Il rugby italiano sta attraversando un momento delicato e alcune
società sono in difficoltà. Collaborare con realtà come Valpolicella e RAV significa offrire ai ragazzi un
percorso di crescita, stimolandoli a continuare a credere nello sport e a puntare a livelli
sempre più importanti.
Come si concretizzerà nei prossimi mesi la collaborazione tra
Viadana, Valpolicella e RAV?
La parola chiave sarà condivisione: delle informazioni, delle
esperienze e della formazione di tecnici e giocatori. Viadana potrà mettere a disposizione la propria
esperienza, mentre Valpolicella e RAV potranno portare il loro entusiasmo e il loro modo di lavorare. In
particolare, mi ha colpito la grande voglia di crescere e di mettersi in gioco del RAV e del suo Presidente.
L’obiettivo non è insegnare agli altri, ma crescere insieme,
dimostrando che anche società di province e categorie diverse possono collaborare e creare nuove opportunità
per il rugby italiano.
Ed ora due domande anche al Direttore Tecnico e Capo Allenatore
Seniores del Valpolicella
Coach, aprire questi quattro giorni di lavoro a Schio sapendo di
far parte di un progetto condiviso con Valpolicella e RAV cambia lo spirito del ritiro? Che tipo di
interazione ci sarà sul campo tra i vari staff tecnici?
L’idea è di collaborare a 360 gradi. Il rugby è uno sport poco
praticato come si sa in Italia e penso che questa debba spingerci a collaborare il più possibile tra club
facendo rete.
Ogni Club può portare qualcosa di utile alla collaborazione quindi
la nostra idea è di condividere le nostre idee ma anche con la curiosità di ascoltare le idee degli altri
Club. Questo sarà lo spirito con cui verremo al ritiro.

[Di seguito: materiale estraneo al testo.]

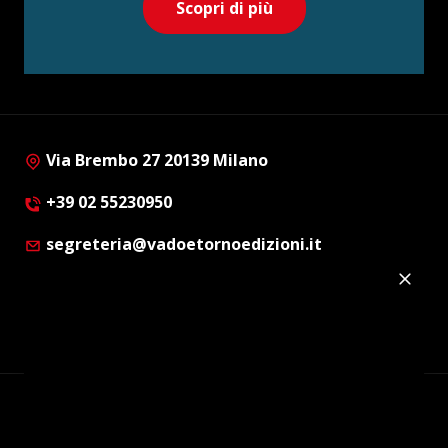
Scopri di più
Via Brembo 27 20139 Milano
+39 02 55230950
segreteria@vadoetornoedizioni.it
Privacy Policy
Cookie Policy
Customer Privacy Policy
Facebook
Twitter
Instagram
Linkedin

Dal punto di vista prettamente fisico e tattico, come avete
strutturato i carichi di lavoro in questi quattro giorni specifici per sfruttare al meglio le
strutture del RAV in vista degli impegni ufficiali?
Pensiamo che il ritiro sia un ottimo momento sia per la coesione
operativa: abbiamo tempo prezioso da poter dedicare all’apprendimento del nostro sistema di gioco; ma
riteniamo che il ritiro sia altrettanto importante per lavorare sulla coesione sociale: come ogni anno
l’inizio della stagione è un momento in cui si crea relazione tra giocatori della passata stagione e nuovi
arrivi…
Alterneremo quindi attività in campo la mattina e momenti di team
building il pomeriggio.
Grazie a tutti e Forza Viadana, Forza Valpolicella e Forza RAV.